Alabama Department of corrections officials say there was no evidence Smith suffered. Even so, the details concern those who oppose the death penalty, like Birmingham defense attorney, Richard Jaffe who points out that the U.S. is the only western country to still use it.
"And if we're going to be the only state practically no standards in doing it then we ought to do it humanely and do it right," Jaffe said.
Jaffe wrote the book Quest for Justice--Defending the Defamed after handling more than 60 death row cases. He calls the death penalty barbaric, archaic and beyond repair.

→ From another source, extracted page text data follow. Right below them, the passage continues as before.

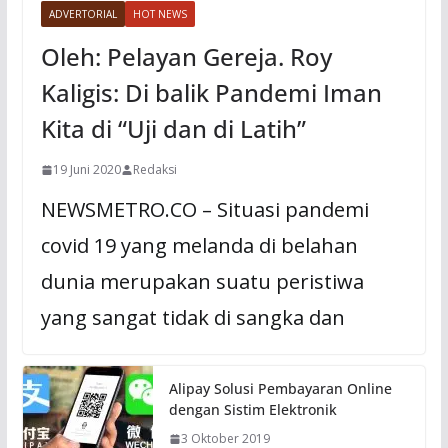
ADVERTORIAL
HOT NEWS
Oleh: Pelayan Gereja. Roy
Kaligis: Di balik Pandemi Iman
Kita di “Uji dan di Latih”
19 Juni 2020
Redaksi
NEWSMETRO.CO – Situasi pandemi
covid 19 yang melanda di belahan
dunia merupakan suatu peristiwa
yang sangat tidak di sangka dan
Alipay Solusi Pembayaran Online
dengan Sistim Elektronik
3 Oktober 2019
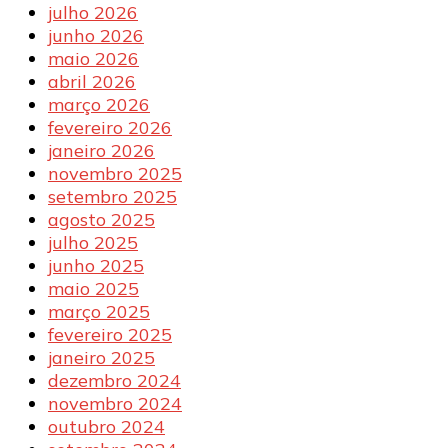
julho 2026
junho 2026
maio 2026
abril 2026
março 2026
fevereiro 2026
janeiro 2026
novembro 2025
setembro 2025
agosto 2025
julho 2025
junho 2025
maio 2025
março 2025
fevereiro 2025
janeiro 2025
dezembro 2024
novembro 2024
outubro 2024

"We've tried to refine it since it came back in 1978 and we have failed to make it work. It doesn't work. And we know it will eventually be gone," Jaffe claimed.
He believes it will happen in the next six to seven years.
Until then, he says Alabama death row inmates will be able to point to Smith's case to show Alabama's cocktail is torturous and unconstitutional.
Meanwhile, ADOC states the way the state executes inmates has already been upheld.